Desde finales del siglo XIX Barcelona fue uno de los focos insurgentes más activos de la península, ya que la industrialización catalana había dado lugar en la España de la Restauración a una burguesía floreciente y a un proletariado sin soluciones políticas donde las flagrantes diferencias sociales entre clases darían lugar a la propagación de idearios de índole revolucionaria. Barcelona estaba además especialmente sensibilizada respecto a los abusos del poder en tanto que escenario de las idas y vueltas de soldados a los conflictos de finales de siglo en Cuba, Puerto Rico y Filipinas, que representaron una auténtica sangría y que se saldaron con la pérdida de las colonias. Consecuencia de esta derrota fue un ejército hipertrofiado: un oficial cada ocho hombres, un general cada cien; ejército descontento con el poder civil y sus compatriotas que consumía la mayor parte del presupuesto nacional. En el terreno económico la situación era peor. La pérdida de Cuba y Filipinas representó la desaparición del principal mercado para las exportaciones e importaciones y planteaba un difícil reto para las grandes fortunas que, sobre todo en Barcelona, habían crecido a la interesada sombra de un sistema convenientemente proteccionista. En aquellos años de ferviente colonialismo la carecía de colonias equivalía a no tener mercados.

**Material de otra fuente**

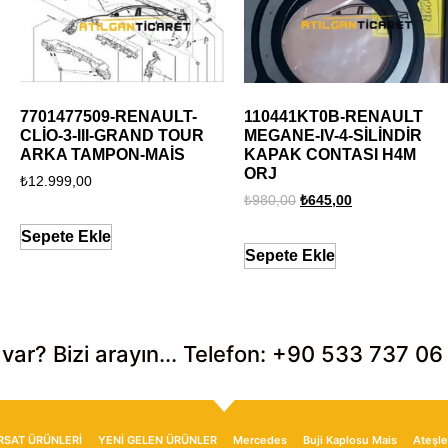
7701477509-RENAULT-
110441KT0B-RENAULT
CLİO-3-III-GRAND TOUR
MEGANE-IV-4-SİLİNDİR
ARKA TAMPON-MAİS
KAPAK CONTASI H4M
ORJ
₺
12.999,00
₺
980,00
₺
645,00
Sepete Ekle
Sepete Ekle
 var? Bizi arayın... Telefon: +90 533 737 06
IRSAT ÜRÜNLERİ
YENİ GELEN ÜRÜNLER
Mercedes
Buji Kaplosu Mais
Ateşle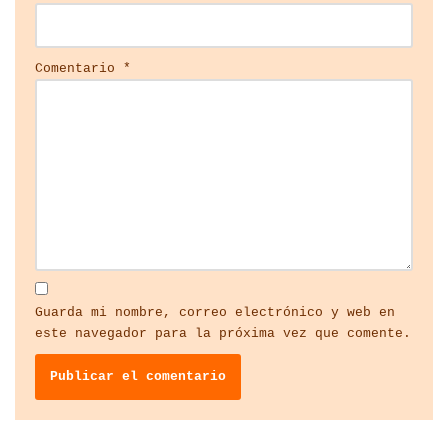
Comentario
*
Guarda mi nombre, correo electrónico y web en
este navegador para la próxima vez que comente.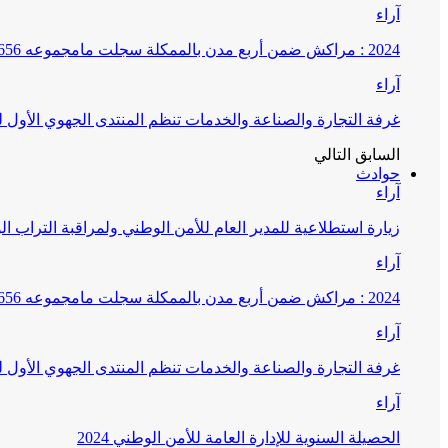
آراء
2024 : مراكش ضمن أربع مدن بالممكلة سجلت مامجموعه 656 قضية تتعلق بغسيل الأموال
آراء
غرفة التجارة والصناعة والخدمات تنظم المنتدى الجهوي الأول
السابق
التالي
حوادث
آراء
زيارة استطلاعية للمدير العام للأمن الوطني ولمراقبة التراب ا
آراء
2024 : مراكش ضمن أربع مدن بالممكلة سجلت مامجموعه 656 قضية تتعلق بغسيل الأموال
آراء
غرفة التجارة والصناعة والخدمات تنظم المنتدى الجهوي الأول
آراء
الحصيلة السنوية للإدارة العامة للأمن الوطني 2024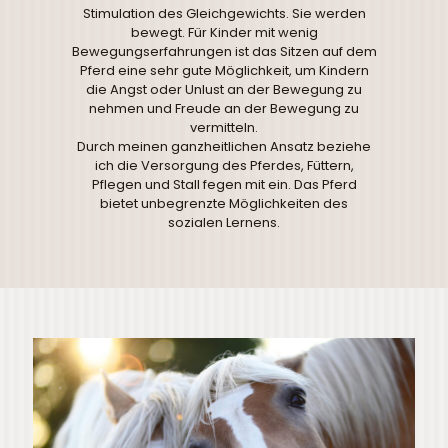
Stimulation des Gleichgewichts. Sie werden
bewegt. Für Kinder mit wenig
Bewegungserfahrungen ist das Sitzen auf dem
Pferd eine sehr gute Möglichkeit, um Kindern
die Angst oder Unlust an der Bewegung zu
nehmen und Freude an der Bewegung zu
vermitteln.
Durch meinen ganzheitlichen Ansatz beziehe
ich die Versorgung des Pferdes, Füttern,
Pflegen und Stall fegen mit ein. Das Pferd
bietet unbegrenzte Möglichkeiten des
sozialen Lernens.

Tras la Conferencia de Algeciras a España le correspondió, en el reparto de África por las potencias europeas, la “tutela” de la zona septentrional de Marruecos. Poco a poco se fue fraguando la idea de que los recursos, sobre todo mineros, de las tierras del Rif marroquí podían ser el sucedáneo de las pérdidas económicas y territoriales en ultramar. La defensa de estas empresas mineras, cuyos intereses estaban directamente vinculados a relevantes personajes políticos, como el conde de Romanones y al propio rey Alfonso XIII, llevó al Gobierno de Maura a ordenar el embarque en Barcelona de unos reservistas en el verano de 1909 ante el acoso de las tribus rebeldes del Rif a las tropas del Protectorado y el desastre del Barranco del Lobo, donde cayeron muertos 150 soldados españoles y varios centenares resultaron heridos.
Las protestas ante esta orden respondían a un sistema que enviaba a combatir a los más pobres, pues los hijos de la burguesía podían librarse del servicio pagando una cuota, desembocaron en una gran huelga general convocada por Solidaridad Obrera el 26 de julio.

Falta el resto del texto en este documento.